In June 2016, following what was said to be an “exhaustive review,” the Obama Administration established a framework that permitted transgender individuals to serve openly in the military, authorized the use of Departments of Defense (DOD) and Homeland Security (DHS) resources to fund sex-reassignment surgical procedures, and permitted such individuals to join the military after July 1, 2017. Under the Trump Administration, the Secretaries of DOD and DHS have since extended the deadline to alter the currently effective accession policy to January 1, 2018, while the departments continue to study the issue.
Surprise tweet. While that study was ongoing, on July 26, 2017, Trump announced via a series of tweets that “the United States Government will not accept or allow transgender individuals to serve in any capacity in the U.S. Military.” Trump’s decision, which according to media reports was made without consultation with the Joint Chiefs of Staff, took military leaders and service members alike by surprise, especially those who have already reported their transgender status pursuant to military protocol. Military leaders declined to take action, though, awaiting further guidance from the White House.
Others, however, did not await further confirmation of Trump’s announcement. On August 9, lawyers from GLBTQ Legal Advocates & Defenders and the National Center for Lesbian Rights filed a federal lawsuit challenging Trump’s tweet directive to reinstate the ban on transgender people serving in the military. The suit, Doe v. Trump, was filed in the District of Columbia (Case No. 17-cv-1597) on behalf of five transgender service members with nearly 60 years of combined military service.
The complaint raises claims of equal protection, due process, and estoppel, based on the inequity of the reversal of military policy after thousands of service members followed protocol and informed their chain of command that they are transgender.
“Official” policy reversal. In his August 25 Memorandum, Trump says the Obama Administration “failed to identify a sufficient basis to conclude that terminating the Departments’ longstanding policy and practice would not hinder military effectiveness and lethality, disrupt unit cohesion, or tax military resources, and there remain meaningful concerns that further study is needed to ensure that continued implementation of last year’s policy change would not have those negative effects.”
Trump ordered, effective March 23, 2018, a return to “the longstanding policy and practice on military service by transgender individuals that was in place prior to June 2016 until such time as a sufficient basis exists upon which to conclude that terminating that policy and practice would not have the negative effects discussed above.” The directive maintains the current policy of not permitting transgender individuals to join the service beyond January 1, 2018, “until such time as the Secretary of Defense, after consulting with the Secretary of Homeland Security, provides a recommendation to the contrary that I find convincing.” (Emphasis ours)

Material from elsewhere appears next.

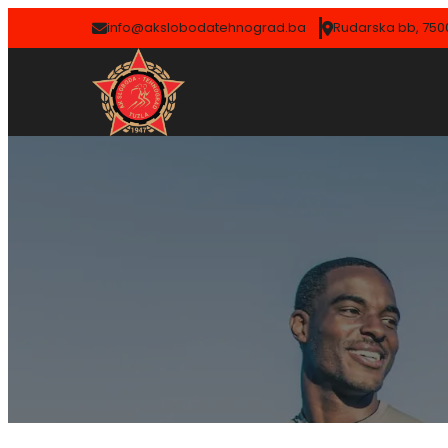
info@akslobodatehnograd.ba
Rudarska bb, 7500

Effective March 23, 2018, the directive also ends the use of DOD and DHS resources to fund sex reassignment surgical procedures, “except to the extent necessary to protect the health of an individual who has already begun a course of treatment to reassign his or her sex.”
By February 21, 2018, the Secretary of Defense, in consultation with the Secretary of Homeland Security, is required to submit to the president a plan for implementing both policy changes. The implementation plan also should include a determination as to how to address transgender individuals currently serving in the military. Until that determination, no actions may be taken against transgender individuals pursuant to the policy reversal on military service.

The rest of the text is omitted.